Get organised to avoid junk food
At the end of each week before you go shopping, make a draft plan of your meals for next week and buy enough food for all the days. Make sure you have enough variety to satisfy every time you want to eat something throughout the day. This option provides a perfect balance of nutrients that promote good health and wellbeing. The temptation to buy unhealthy snacks during moments of weakness and stress (chocolates, sweets, crispy and sweet flavours) it will not longer be a problem!

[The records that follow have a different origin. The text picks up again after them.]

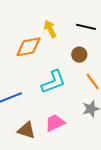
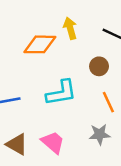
pink trapezoid: (55, 123) -> (53, 142), turned 55

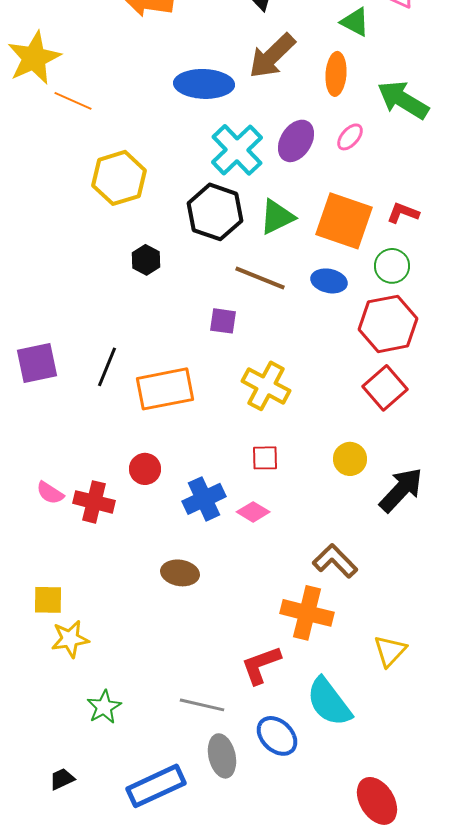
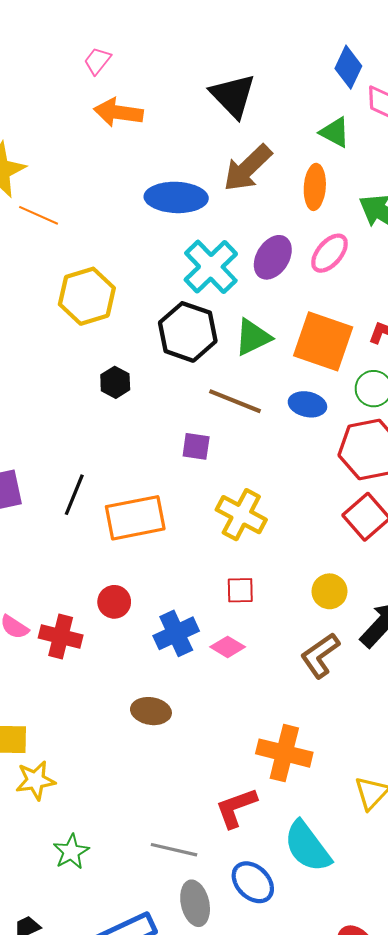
pink ellipse: (350, 137) -> (329, 253), size x1.4
brown L-shape: (335, 561) -> (320, 655), moved, turned -81

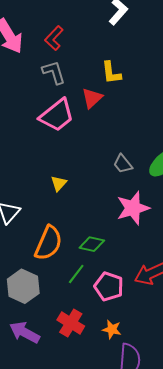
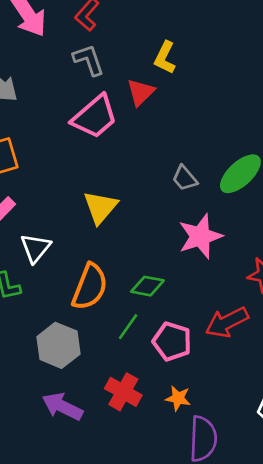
yellow L-shape: (111, 73) -> (165, 58), turned 35
yellow triangle: (59, 183) -> (100, 207), size x1.6

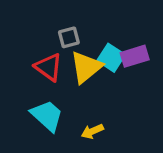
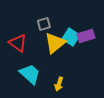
red triangle: (49, 67) -> (18, 43), moved
yellow arrow: (92, 131) -> (59, 84), turned -48

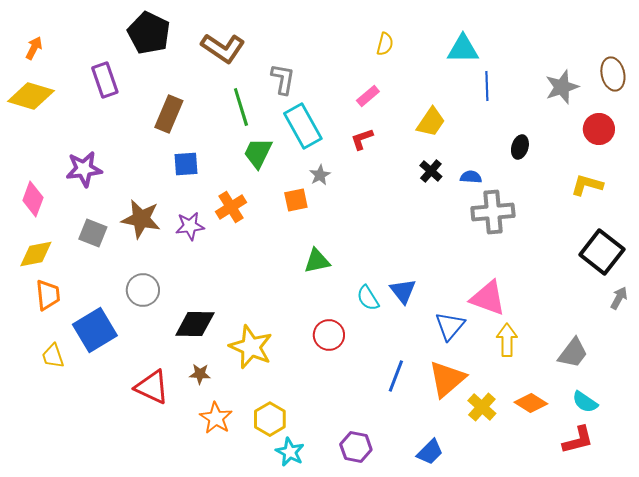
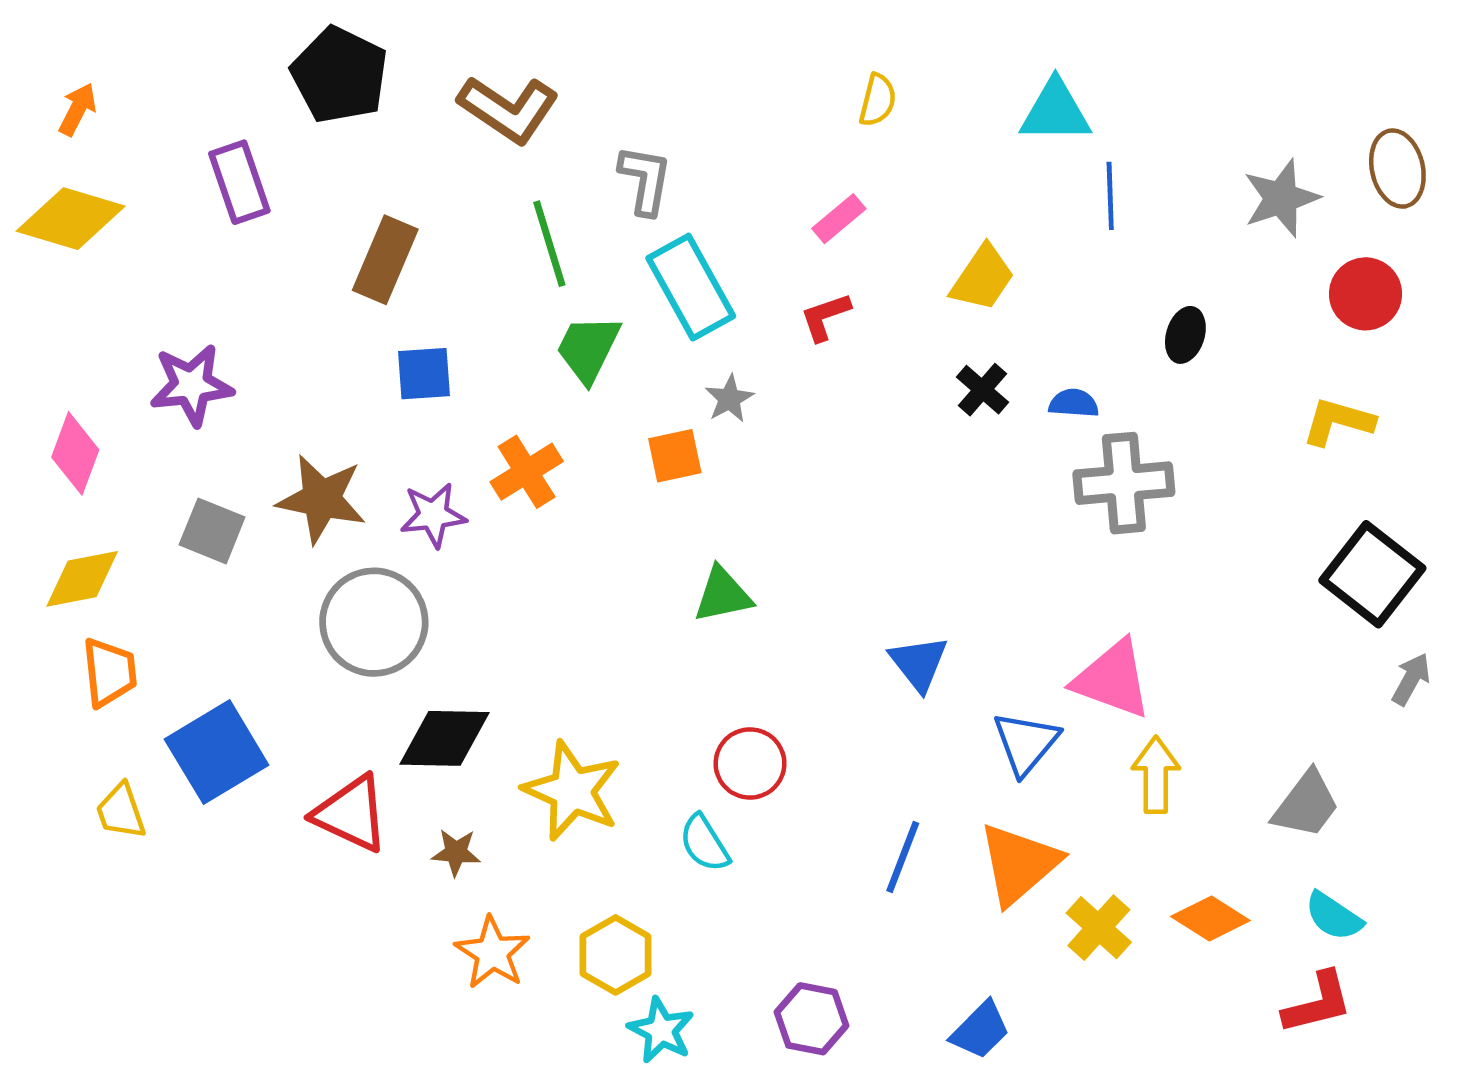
gray circle: (143, 290) -> (374, 622), moved, size x1.4
cyan semicircle: (368, 298) -> (704, 843), moved
red triangle: (152, 387) -> (351, 814), moved

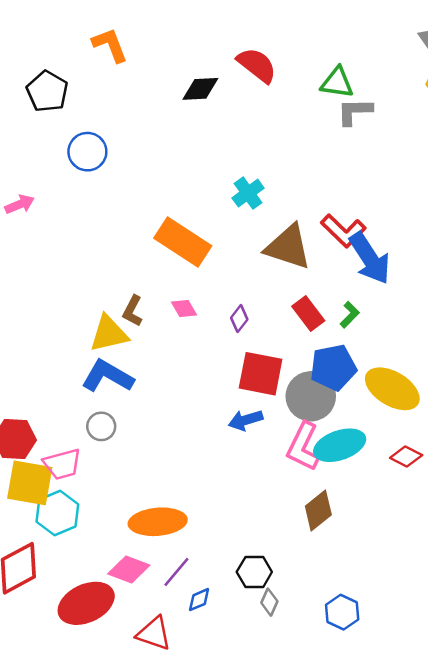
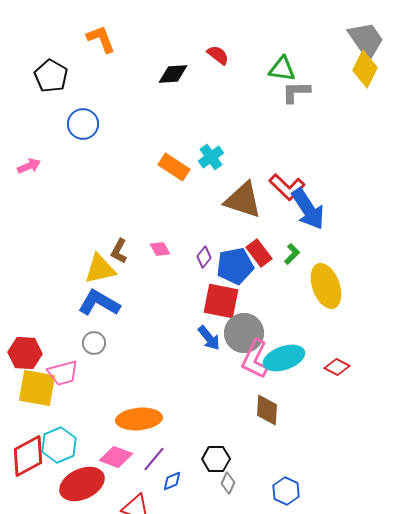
red semicircle: (257, 65) -> (218, 55), size x0.7
orange rectangle: (183, 242) -> (174, 167), moved, size x0.7
blue pentagon: (333, 367) -> (235, 266), moved
yellow ellipse: (392, 389) -> (326, 286), moved, turned 39
gray circle: (311, 396) -> (244, 333), moved
blue arrow: (246, 420) -> (209, 338), turned -112
brown diamond: (318, 510) -> (267, 410), turned -48
cyan hexagon: (57, 513) -> (59, 445), moved

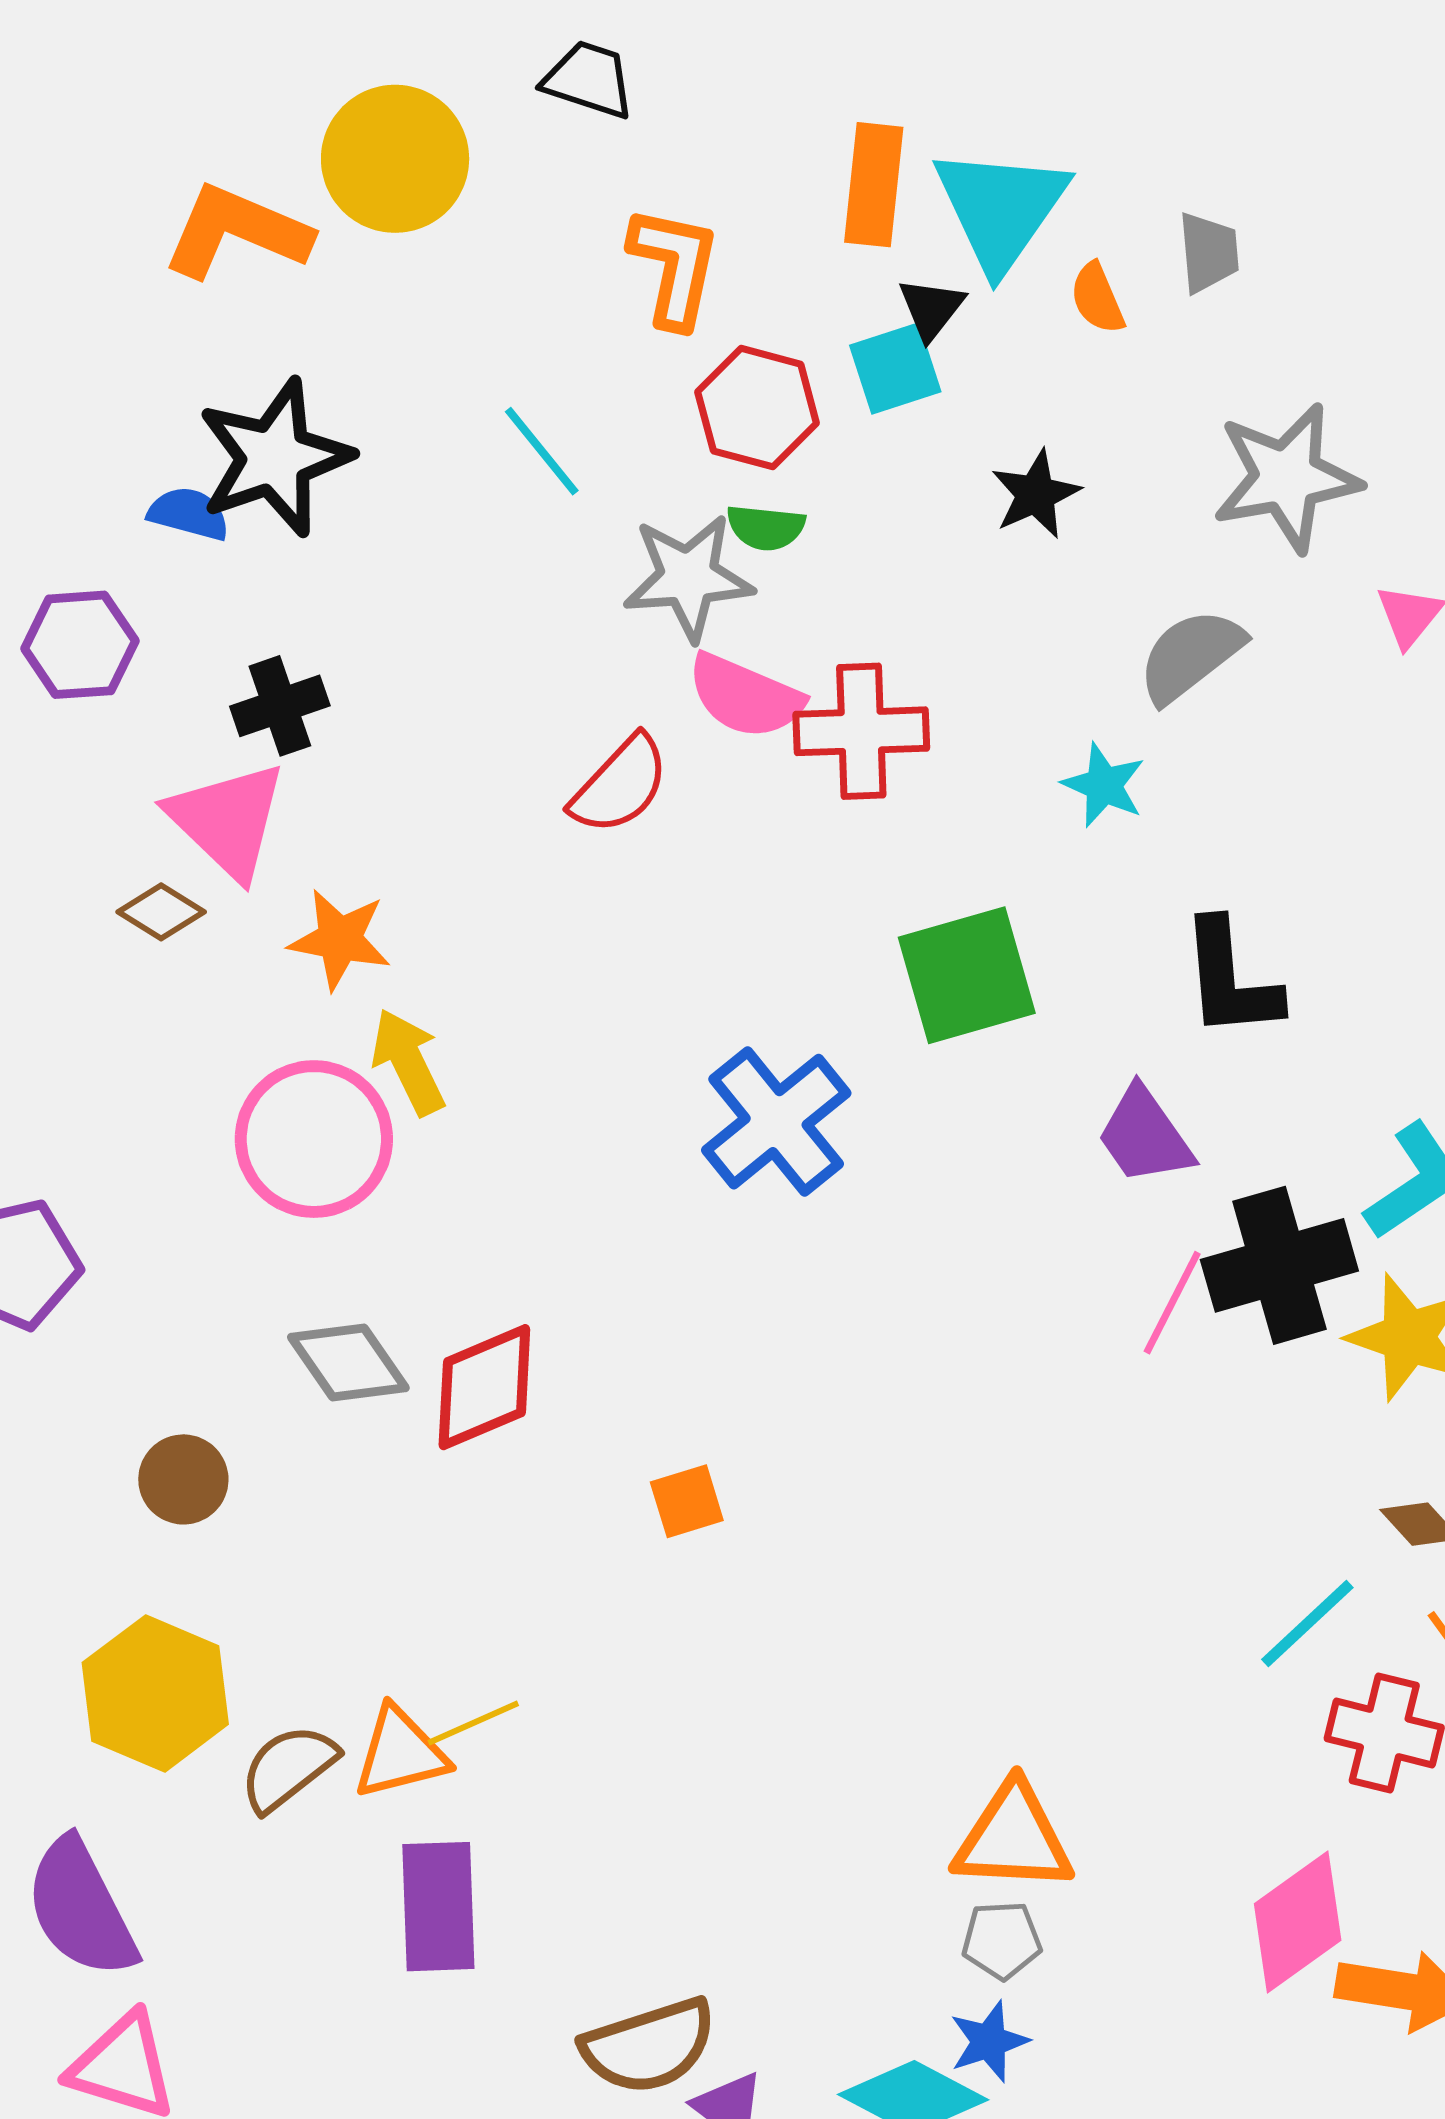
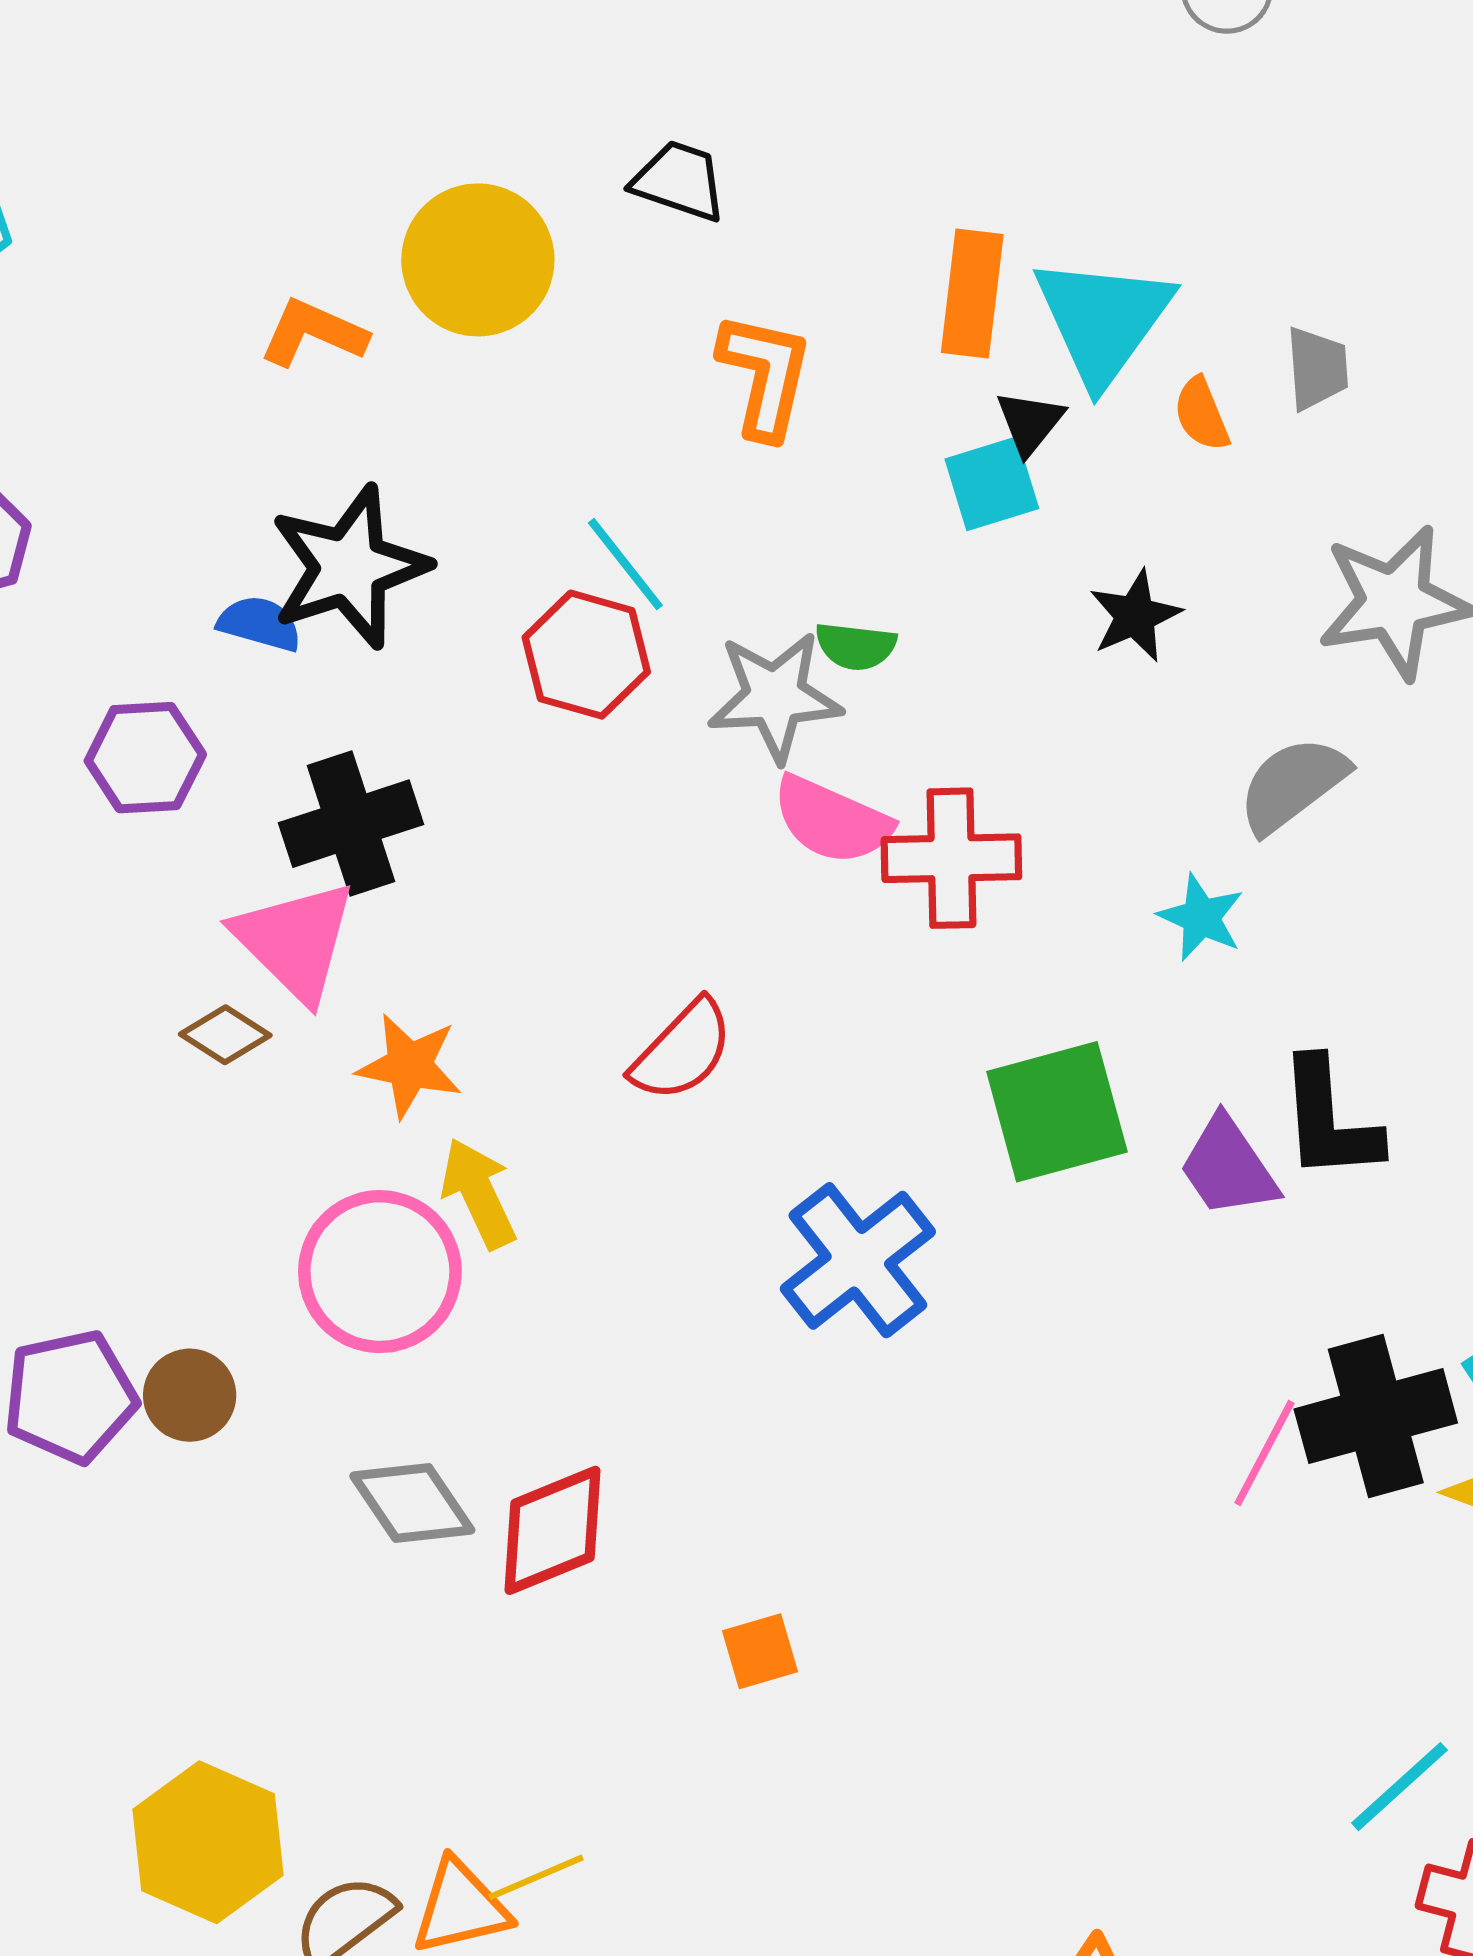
orange L-shape: (237, 232) -> (313, 333), size x0.7
red hexagon: (757, 408) -> (586, 655), moved
black cross: (280, 706) -> (351, 824), size x1.4
red semicircle: (620, 785) -> (682, 1051), moved
purple trapezoid: (1145, 1136) -> (1228, 1167), moved
brown circle: (183, 1479) -> (190, 1395), moved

Besides knowing and understanding about fats and what your body needs, in order to manage your weight better you also need to be selective on how you will approach the whole process. Below we outline 6 tips that can help you manage the process better:
The scale is your enemy
The daily weighing is the greatest enemy in the process to manage your weight. The secret is to weigh once a week to give yourself the pleasure that you have lost weight and not just grams.
You need to be patient
Everyone wants to lose several pounds quickly! Why is this wrong? Because diets that promise quick weight loss (over 1-2 kilos per week) do not contribute to the reduction of fat, but mostly in unwanted loss of muscle mass. The appropriate rate of weight loss, which ensures the proper nourishment of the body and loss of adipose tissue, is half a kilo a week. Be patient, managing your weight is a process that takes both time and effort.
Choose the right time to start a diet
The diet is certainly causing inconvenience for the organism, so it is recommended to start a diet in a period that you are calm. Conversely, do not do diet in times of family or professional pressure.
All types of foods are needed for a good health
Any diet that completely excludes an entire group of foods (e.g. carbohydrates, proteins) may lead to a loss of weight, but also deprives the body of valuable nutrients (vitamins, minerals, etc.). Moreover, as a rule, the weight loss achieved is temporary.
The combination of diet with some form of mild exercise is always more effective than the diet alone and no exercise. Physical activity prepares the muscles that are the first to be affected from the diet (during weight loss, the body «attacks» the muscles first and then the fat).
To manage your weight you need to have a plan, vision and patience. It requires a lot of hard work but at the end it will make you feel better and healthier.